College of Food, Agricultural, and Environmental Sciences

CFAES
February 15, 2017 - 7:42am -- lewandowski.11@...

Typically the period between mid to late February and the end of March can work well to renovate and improve pastures by frost seeding clover with a broadcast spreader and then letting the freeze/thaw cycles that occur work that seed into the soil to get good seed to soil contact and a good stand established.  However this winter’s weather to this point has been anything but typical and we may not be able to count on those freeze/thaw cycles.  Wayne Shriver, OSU Eastern Agricultural Research Station Manager in Belle Valley offers the following modification of traditional frost seeding.

Here at the Eastern Agricultural Research Station at Caldwell we manage our pastures in an effort to keep them sustainable by including legumes. Sometimes, producers can get too wrapped up in choosing the right legume, when the real issue is just getting something that will thrive.  Here, we have some ladino clover, red clover, bird’s-foot trefoil, and a little alfalfa. I like all of them and want between 25% and 40% legume plants in our pastures.

We very seldom renovate a pasture from scratch. Rather, we interseed into pastures and hayfields to get new legume growth.  If we completely tear up a field to renovate and then have a very wet spring, we could end up with not much growing there. If we interseed, we will at least still maintain the old growth.

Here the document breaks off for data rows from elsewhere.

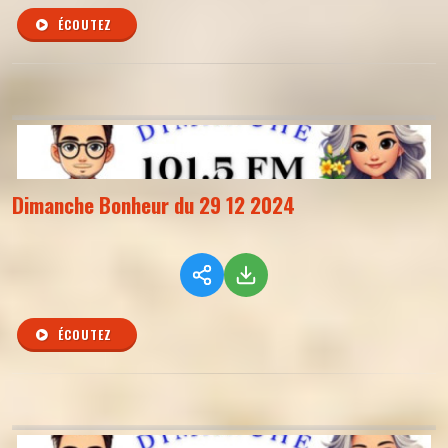
ÉCOUTEZ
Dimanche Bonheur du 29 12 2024
ÉCOUTEZ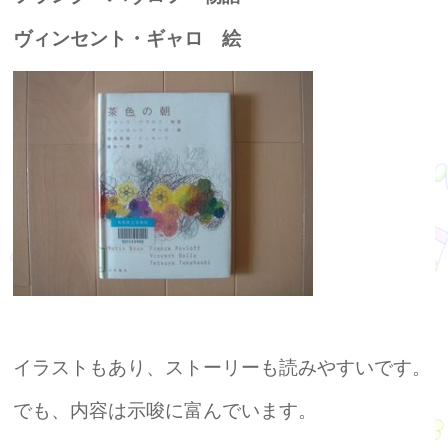
ヴィンセント・ギャロ 絵
イラストもあり、ストーリーも読みやすいです。
でも、内容は示唆に富んでいます。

A favorite technique is to frost-seed with a no-till drill when the ground is still frozen. Some might think the drill wouldn’t go into the soil, but all we care about is scratching the surface and putting the seed in soil contact. When the ground thaws, it will close over and give seeds a chance to germinate. We think the drill gets 25% to 50% better germination than broadcast seeding. Of course, the drill takes more time and is more of an investment in equipment. That’s the trade-off.

As for fertility, we like to soil-test and to apply nutrients to pastures in the fall. When we interseed in the spring, the fertility is in place to help the new growth get going.